▸ WORK ORDER
Leave out each picture. Repeat everything else in the records exactly.

▸ DATA
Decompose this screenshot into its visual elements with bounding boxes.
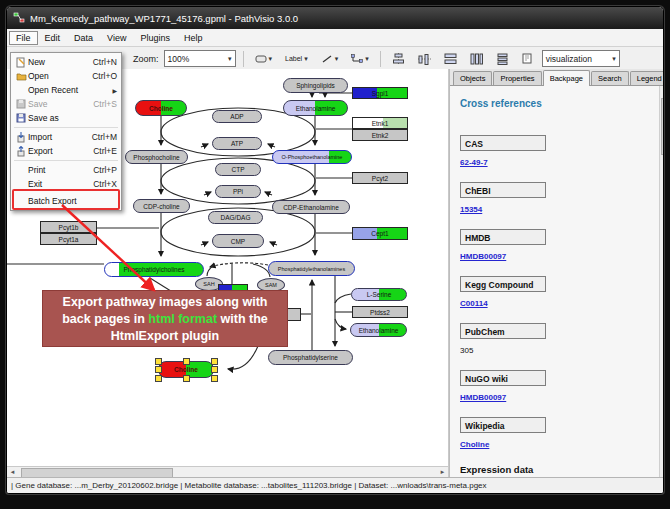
section-header-chebi: ChEBI xyxy=(460,182,546,198)
line-icon xyxy=(321,54,333,64)
node-choline[interactable]: Choline xyxy=(135,100,187,116)
node-cmp[interactable]: CMP xyxy=(212,234,264,248)
link-wikipedia[interactable]: Choline xyxy=(460,440,664,449)
menu-separator xyxy=(14,160,118,161)
node-ctp[interactable]: CTP xyxy=(215,163,261,176)
menu-data[interactable]: Data xyxy=(67,31,100,45)
link-chebi[interactable]: 15354 xyxy=(460,205,664,214)
menu-item-print[interactable]: Print Ctrl+P xyxy=(11,163,121,177)
datanode-button[interactable]: ▾ xyxy=(251,52,277,66)
node-l-serine[interactable]: L-Serine xyxy=(351,288,407,301)
side-panel-tabs: Objects Properties Backpage Search Legen… xyxy=(450,69,664,86)
submenu-arrow-icon: ▶ xyxy=(112,87,117,94)
menu-item-save-as[interactable]: Save as xyxy=(11,111,121,125)
selection-handle[interactable] xyxy=(211,375,218,382)
label-button[interactable]: Label ▾ xyxy=(281,53,312,65)
gene-pcyt2[interactable]: Pcyt2 xyxy=(352,172,408,184)
annotation-callout: Export pathway images along with back pa… xyxy=(42,290,288,347)
menu-item-label: Open Recent xyxy=(28,85,112,95)
tab-properties[interactable]: Properties xyxy=(493,71,541,85)
gene-etnk1[interactable]: Etnk1 xyxy=(352,117,408,129)
gene-pcyt1b[interactable]: Pcyt1b xyxy=(40,221,97,233)
menu-item-new[interactable]: New Ctrl+N xyxy=(11,55,121,69)
backpage-panel: Cross references CAS 62-49-7 ChEBI 15354… xyxy=(450,86,664,478)
link-hmdb[interactable]: HMDB00097 xyxy=(460,252,664,261)
menu-item-shortcut: Ctrl+S xyxy=(93,99,117,109)
panel-scrollbar[interactable] xyxy=(659,86,664,478)
node-ethanolamine-2[interactable]: Ethanolamine xyxy=(350,323,407,337)
common-height-button[interactable] xyxy=(466,51,487,67)
gene-ptdss2[interactable]: Ptdss2 xyxy=(352,306,408,318)
scroll-right-arrow[interactable]: ► xyxy=(437,468,448,477)
zoom-combobox[interactable]: 100% ▾ xyxy=(164,50,236,67)
selection-handle[interactable] xyxy=(211,366,218,373)
selection-handle[interactable] xyxy=(155,358,162,365)
link-nugo[interactable]: HMDB00097 xyxy=(460,393,664,402)
chevron-down-icon[interactable]: ▾ xyxy=(228,55,232,63)
node-ethanolamine[interactable]: Ethanolamine xyxy=(283,100,348,116)
node-atp[interactable]: ATP xyxy=(212,137,262,150)
menu-item-label: Save as xyxy=(28,113,117,123)
link-kegg[interactable]: C00114 xyxy=(460,299,664,308)
node-dag[interactable]: DAG/DAG xyxy=(208,211,263,224)
node-phosphatidylethanolamines[interactable]: Phosphatidylethanolamines xyxy=(268,261,355,276)
stack-button[interactable] xyxy=(492,51,513,67)
menu-edit[interactable]: Edit xyxy=(38,31,68,45)
menu-item-label: Export xyxy=(28,146,93,156)
export-icon xyxy=(14,146,28,157)
menu-item-export[interactable]: Export Ctrl+E xyxy=(11,144,121,158)
menu-item-shortcut: Ctrl+P xyxy=(93,165,117,175)
node-phosphocholine[interactable]: Phosphocholine xyxy=(125,150,188,164)
selection-handle[interactable] xyxy=(183,375,190,382)
node-phosphatidylserine[interactable]: Phosphatidylserine xyxy=(268,350,353,365)
tab-search[interactable]: Search xyxy=(591,71,629,85)
menu-file[interactable]: File xyxy=(9,31,38,45)
node-o-phosphoethanolamine[interactable]: O-Phosphoethanolamine xyxy=(272,150,352,164)
menu-item-save: Save Ctrl+S xyxy=(11,97,121,111)
selection-handle[interactable] xyxy=(155,375,162,382)
menu-item-shortcut: Ctrl+M xyxy=(92,132,117,142)
chevron-down-icon[interactable]: ▾ xyxy=(612,55,616,63)
toolbar-separator xyxy=(243,51,244,67)
node-adp[interactable]: ADP xyxy=(212,110,262,123)
selection-handle[interactable] xyxy=(183,358,190,365)
selection-handle[interactable] xyxy=(155,366,162,373)
gene-sgpl1[interactable]: Sgpl1 xyxy=(352,87,408,99)
selection-handle[interactable] xyxy=(211,358,218,365)
chevron-down-icon: ▾ xyxy=(335,55,339,63)
menu-plugins[interactable]: Plugins xyxy=(133,31,177,45)
file-menu-popup: New Ctrl+N Open Ctrl+O Open Recent ▶ Sav… xyxy=(10,52,122,211)
tab-objects[interactable]: Objects xyxy=(453,71,492,85)
panel-scroll-thumb[interactable] xyxy=(661,98,664,155)
node-sphingolipids[interactable]: Sphingolipids xyxy=(283,78,348,93)
node-phosphatidylcholines[interactable]: Phosphatidylcholines xyxy=(104,262,204,277)
menu-item-label: Exit xyxy=(28,179,93,189)
menu-help[interactable]: Help xyxy=(177,31,210,45)
title-bar[interactable]: Mm_Kennedy_pathway_WP1771_45176.gpml - P… xyxy=(7,7,663,29)
line-button[interactable]: ▾ xyxy=(317,52,343,66)
template-button[interactable] xyxy=(518,51,537,66)
node-cdp-ethanolamine[interactable]: CDP-Ethanolamine xyxy=(272,200,350,214)
align-center-icon xyxy=(392,53,405,65)
menu-item-open-recent[interactable]: Open Recent ▶ xyxy=(11,83,121,97)
common-width-button[interactable] xyxy=(440,51,461,67)
tab-legend[interactable]: Legend xyxy=(630,71,664,85)
node-ppi[interactable]: PPi xyxy=(215,185,261,198)
align-center-button[interactable] xyxy=(388,51,409,67)
gene-pcyt1a[interactable]: Pcyt1a xyxy=(40,233,97,245)
gene-cept1[interactable]: Cept1 xyxy=(352,227,408,240)
align-middle-button[interactable] xyxy=(414,51,435,67)
node-cdp-choline[interactable]: CDP-choline xyxy=(133,199,190,213)
window-title: Mm_Kennedy_pathway_WP1771_45176.gpml - P… xyxy=(30,13,298,24)
tab-backpage[interactable]: Backpage xyxy=(543,70,590,86)
menu-item-shortcut: Ctrl+E xyxy=(93,146,117,156)
scroll-left-arrow[interactable]: ◄ xyxy=(7,468,18,477)
menu-view[interactable]: View xyxy=(100,31,133,45)
connector-button[interactable]: ▾ xyxy=(347,52,373,66)
gene-etnk2[interactable]: Etnk2 xyxy=(352,129,408,141)
chevron-down-icon: ▾ xyxy=(365,55,369,63)
menu-item-open[interactable]: Open Ctrl+O xyxy=(11,69,121,83)
menu-item-import[interactable]: Import Ctrl+M xyxy=(11,130,121,144)
visualization-combobox[interactable]: visualization ▾ xyxy=(542,50,620,67)
link-cas[interactable]: 62-49-7 xyxy=(460,158,664,167)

▸ SOLUTION
Decompose this screenshot into its visual elements with bounding boxes.
section-header-chebi: ChEBI xyxy=(460,182,546,198)
line-icon xyxy=(321,54,333,64)
node-choline[interactable]: Choline xyxy=(135,100,187,116)
node-cmp[interactable]: CMP xyxy=(212,234,264,248)
link-wikipedia[interactable]: Choline xyxy=(460,440,664,449)
menu-separator xyxy=(14,160,118,161)
node-ctp[interactable]: CTP xyxy=(215,163,261,176)
menu-data[interactable]: Data xyxy=(67,31,100,45)
link-chebi[interactable]: 15354 xyxy=(460,205,664,214)
menu-item-print[interactable]: Print Ctrl+P xyxy=(11,163,121,177)
datanode-button[interactable]: ▾ xyxy=(251,52,277,66)
node-l-serine[interactable]: L-Serine xyxy=(351,288,407,301)
side-panel-tabs: Objects Properties Backpage Search Legen… xyxy=(450,69,664,86)
submenu-arrow-icon: ▶ xyxy=(112,87,117,94)
menu-item-save-as[interactable]: Save as xyxy=(11,111,121,125)
selection-handle[interactable] xyxy=(211,375,218,382)
label-button[interactable]: Label ▾ xyxy=(281,53,312,65)
gene-pcyt2[interactable]: Pcyt2 xyxy=(352,172,408,184)
annotation-callout: Export pathway images along with back pa… xyxy=(42,290,288,347)
menu-item-label: Open Recent xyxy=(28,85,112,95)
tab-properties[interactable]: Properties xyxy=(493,71,541,85)
gene-etnk1[interactable]: Etnk1 xyxy=(352,117,408,129)
gene-pcyt1b[interactable]: Pcyt1b xyxy=(40,221,97,233)
menu-item-new[interactable]: New Ctrl+N xyxy=(11,55,121,69)
backpage-panel: Cross references CAS 62-49-7 ChEBI 15354… xyxy=(450,86,664,478)
link-hmdb[interactable]: HMDB00097 xyxy=(460,252,664,261)
menu-item-shortcut: Ctrl+S xyxy=(93,99,117,109)
panel-scrollbar[interactable] xyxy=(659,86,664,478)
node-ethanolamine-2[interactable]: Ethanolamine xyxy=(350,323,407,337)
common-height-button[interactable] xyxy=(466,51,487,67)
gene-ptdss2[interactable]: Ptdss2 xyxy=(352,306,408,318)
scroll-right-arrow[interactable]: ► xyxy=(437,468,448,477)
zoom-combobox[interactable]: 100% ▾ xyxy=(164,50,236,67)
selection-handle[interactable] xyxy=(211,366,218,373)
selection-handle[interactable] xyxy=(155,358,162,365)
link-nugo[interactable]: HMDB00097 xyxy=(460,393,664,402)
chevron-down-icon[interactable]: ▾ xyxy=(228,55,232,63)
node-ethanolamine[interactable]: Ethanolamine xyxy=(283,100,348,116)
node-atp[interactable]: ATP xyxy=(212,137,262,150)
menu-item-label: Save as xyxy=(28,113,117,123)
link-kegg[interactable]: C00114 xyxy=(460,299,664,308)
node-dag[interactable]: DAG/DAG xyxy=(208,211,263,224)
node-phosphatidylethanolamines[interactable]: Phosphatidylethanolamines xyxy=(268,261,355,276)
stack-button[interactable] xyxy=(492,51,513,67)
menu-edit[interactable]: Edit xyxy=(38,31,68,45)
menu-item-label: Export xyxy=(28,146,93,156)
export-icon xyxy=(14,146,28,157)
menu-item-export[interactable]: Export Ctrl+E xyxy=(11,144,121,158)
menu-item-shortcut: Ctrl+P xyxy=(93,165,117,175)
node-phosphocholine[interactable]: Phosphocholine xyxy=(125,150,188,164)
selection-handle[interactable] xyxy=(183,375,190,382)
node-phosphatidylserine[interactable]: Phosphatidylserine xyxy=(268,350,353,365)
tab-search[interactable]: Search xyxy=(591,71,629,85)
menu-file[interactable]: File xyxy=(9,31,38,45)
node-o-phosphoethanolamine[interactable]: O-Phosphoethanolamine xyxy=(272,150,352,164)
menu-item-save: Save Ctrl+S xyxy=(11,97,121,111)
selection-handle[interactable] xyxy=(155,375,162,382)
menu-item-shortcut: Ctrl+M xyxy=(92,132,117,142)
chevron-down-icon[interactable]: ▾ xyxy=(612,55,616,63)
toolbar-separator xyxy=(243,51,244,67)
node-adp[interactable]: ADP xyxy=(212,110,262,123)
selection-handle[interactable] xyxy=(183,358,190,365)
selection-handle[interactable] xyxy=(155,366,162,373)
gene-sgpl1[interactable]: Sgpl1 xyxy=(352,87,408,99)
selection-handle[interactable] xyxy=(211,358,218,365)
chevron-down-icon: ▾ xyxy=(335,55,339,63)
menu-plugins[interactable]: Plugins xyxy=(133,31,177,45)
file-menu-popup: New Ctrl+N Open Ctrl+O Open Recent ▶ Sav… xyxy=(10,52,122,211)
tab-objects[interactable]: Objects xyxy=(453,71,492,85)
panel-scroll-thumb[interactable] xyxy=(661,98,664,155)
node-sphingolipids[interactable]: Sphingolipids xyxy=(283,78,348,93)
node-phosphatidylcholines[interactable]: Phosphatidylcholines xyxy=(104,262,204,277)
menu-item-label: Exit xyxy=(28,179,93,189)
menu-help[interactable]: Help xyxy=(177,31,210,45)
title-bar[interactable]: Mm_Kennedy_pathway_WP1771_45176.gpml - P… xyxy=(7,7,663,29)
line-button[interactable]: ▾ xyxy=(317,52,343,66)
template-button[interactable] xyxy=(518,51,537,66)
node-cdp-ethanolamine[interactable]: CDP-Ethanolamine xyxy=(272,200,350,214)
align-center-icon xyxy=(392,53,405,65)
menu-item-open-recent[interactable]: Open Recent ▶ xyxy=(11,83,121,97)
common-width-button[interactable] xyxy=(440,51,461,67)
tab-legend[interactable]: Legend xyxy=(630,71,664,85)
node-ppi[interactable]: PPi xyxy=(215,185,261,198)
align-center-button[interactable] xyxy=(388,51,409,67)
gene-pcyt1a[interactable]: Pcyt1a xyxy=(40,233,97,245)
gene-cept1[interactable]: Cept1 xyxy=(352,227,408,240)
align-middle-button[interactable] xyxy=(414,51,435,67)
node-cdp-choline[interactable]: CDP-choline xyxy=(133,199,190,213)
window-title: Mm_Kennedy_pathway_WP1771_45176.gpml - P… xyxy=(30,13,298,24)
tab-backpage[interactable]: Backpage xyxy=(543,70,590,86)
menu-item-shortcut: Ctrl+E xyxy=(93,146,117,156)
scroll-left-arrow[interactable]: ◄ xyxy=(7,468,18,477)
menu-view[interactable]: View xyxy=(100,31,133,45)
connector-button[interactable]: ▾ xyxy=(347,52,373,66)
gene-etnk2[interactable]: Etnk2 xyxy=(352,129,408,141)
chevron-down-icon: ▾ xyxy=(365,55,369,63)
menu-item-open[interactable]: Open Ctrl+O xyxy=(11,69,121,83)
menu-item-import[interactable]: Import Ctrl+M xyxy=(11,130,121,144)
visualization-combobox[interactable]: visualization ▾ xyxy=(542,50,620,67)
link-cas[interactable]: 62-49-7 xyxy=(460,158,664,167)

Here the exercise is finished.